Over the first two weeks of my new sermon series on discipleship, I emphasized the importance of living for God everyday. We have a tendancy to reduce our faith to something that happens at church one day a week. I like to call this “Sunday Morning Only” Christianity. What we do on Sunday mornings has no impact on how we live the other six days of the week. I am not pointing fingers, either. Pastors can be just as susceptible to this mindset. Trust me.
Is that all that God deisres from us? One hour, one day a week? I believe God wants, and deserves, more than that. He invites us into a relatoinship with him. He calls us to follow him seven days a week, not just one. That should, then, impact how we live.
What does that look like, practically speaking? I have experienced some push back when I talk to people about discipleship. Their concern is that they are not equipped or prepared for the kind of commitment that would require. After all, look at the kinds of things the twelve disciples did in the Gospels. They followed Jesus everywhere, and were eventually sent off to teach, preach, and heal people on their own. No wonder people feel inadequate when they compare themselves to them!

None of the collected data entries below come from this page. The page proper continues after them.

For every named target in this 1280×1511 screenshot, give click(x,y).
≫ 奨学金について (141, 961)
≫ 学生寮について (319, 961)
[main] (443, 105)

When I talk about everyday discipleship, I am not saying that you need to quit your job, give away your entire savings account, or anything extreme like that. Everyday discipleship is about allowing your faith to infiltrate everything you do. It does not mean you abandon you friends or family. Instead, it changes how you relate to them. You don’t abandon your other responsibliites. Your faith transforms how you appoach them. You should think, live and act diffderently as a result of your commitment to Christ.
Let’s think about it another way. Do the people you interact with on a regular basis know you are a Christian? Would they be able to discern your commitment to Christ based on how you treat other people or respond to different situations? If the anser is yes, then your faith is having a positive impact on the entirity of your life. If not? Then it’s likely you are reducing your relationship with Christ to a “Sunday Morning Only” commitment.

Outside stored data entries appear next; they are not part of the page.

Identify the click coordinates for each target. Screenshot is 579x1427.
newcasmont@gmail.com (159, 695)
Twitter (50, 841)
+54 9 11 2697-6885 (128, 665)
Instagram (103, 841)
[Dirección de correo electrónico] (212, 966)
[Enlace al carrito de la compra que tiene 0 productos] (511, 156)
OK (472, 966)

This level of discipleship may seem impossible for us to attain. In a sense, it is. You and I won’t become everyday disciples on our own. God works in and through us to bring about that change. Philippians 2:12-13 encourages us to “work out your own salvation with fear and trembling, for it is God who works in you, both to will and to work for his good pleasure.” If we just read the first part of the passage, it seems as if we must do all the work ourselves. If I want to be a better disciple, if I want to live for Christ everyday, then I must try harder. I must do more to earn my standing as a disciple.
But that’s not the whole picture. Any work we put it, anything we do is always a repsosne to God’s work in our lives. He is the one, Paul writes in Philippians, who works in us, so that we may work and act according to his will. In other words, we can’t do it on our own. We need God to enable us to live for him.
One of the ways we depend on God is through prayer. He invites us into a relationship with him, yet it is far too easy for us to ingore that invitation. Prayer is an afterthought, or a last resort. Instead, we need to think of prayer as a lifeline. It is what enables us to remain faithful to Jesus and live for him everyday. Hebrews 4:16 says, “Let us then with confidence draw near to the throne of grace, that we may receive mercy and find grace to help in time of need.” We can approach God with confidence because of what Christ has done for us. So ask God to help you live for him. Ask him to enable you to be a disciple everyday, not just on Sunday mornings or when it’s convenient. Prayer is our response to God’s word and grace. It demonstrates our dependence on him. Prayer, therefore, is a necessary part of everyday discipleship. Learn to lean on him, and you will find grace and mercy, just as he promised.